REANIMAL montre à quel point Tarsier Studios maîtrise brillamment ce genre qui teinte l’innocence avec le cauchemar. Il s’agit d’une sombre épopée où deux enfants se confrontent à un monde qui efface avec fatalité la frontière entre l’innocence et la violence. C’est un jeu court et intense qui mérite que l’on s’y intéresse, même s’il est compréhensible qu’avec moins d’une dizaine d’heures pour le terminer sans grande exploration, son prix puisse vous refroidir. Néanmoins, REANIMAL a tout pour devenir une nouvelle référence culte de l’horreur vidéoludique.

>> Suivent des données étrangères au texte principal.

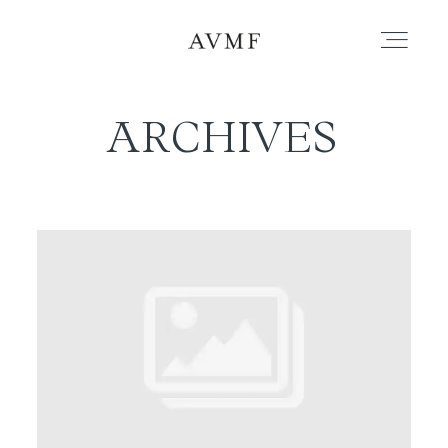
ARCHIVES
PORTAFOLIO
HISTORIAS
CORTOMETRAJES
ACERCA
BLOG
CONTACTO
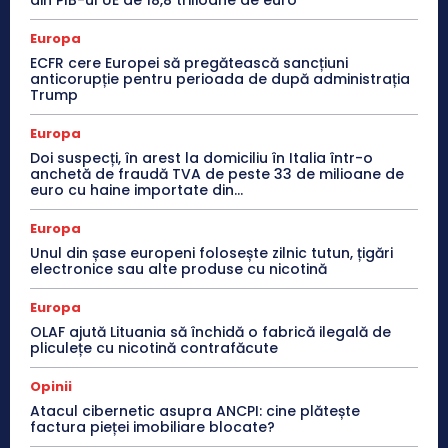
din PIB-ul UE de 18,8 trilioane de euro
Europa
ECFR cere Europei să pregătească sancțiuni
anticorupție pentru perioada de după administrația
Trump
Europa
Doi suspecți, în arest la domiciliu în Italia într-o
anchetă de fraudă TVA de peste 33 de milioane de
euro cu haine importate din...
Europa
Unul din șase europeni folosește zilnic tutun, țigări
electronice sau alte produse cu nicotină
Europa
OLAF ajută Lituania să închidă o fabrică ilegală de
pliculețe cu nicotină contrafăcute
Opinii
Atacul cibernetic asupra ANCPI: cine plătește
factura pieței imobiliare blocate?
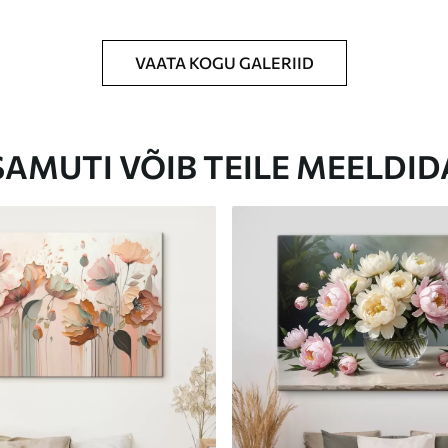
VAATA KOGU GALERIID
Eco-Premium
Hind Alates
23
.00
€
SAMUTI VÕIB TEILE MEELDID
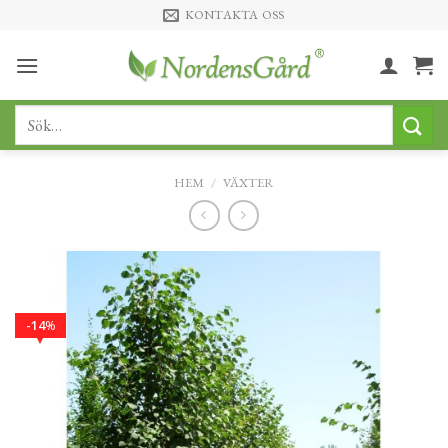
Skip
KONTAKTA OSS
to
content
Sök
efter:
HEM
/
VÄXTER
14
%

Le jeu maîtrise avec brio les éléments et les mécaniques de son univers pour vous oppresser et vous terroriser. Malgré une structure des plus classiques, il nous est arrivé plusieurs fois de ressentir ces pics d’adrénaline et de véritables moments de surprise horrifiques, qui nous ont apporté des moments de stress aussi intenses que mémorables. En somme, c’est comme parcourir un nouveau chemin qui nous semble bien familier, mais qui possède son lot de surprises des plus angoissantes.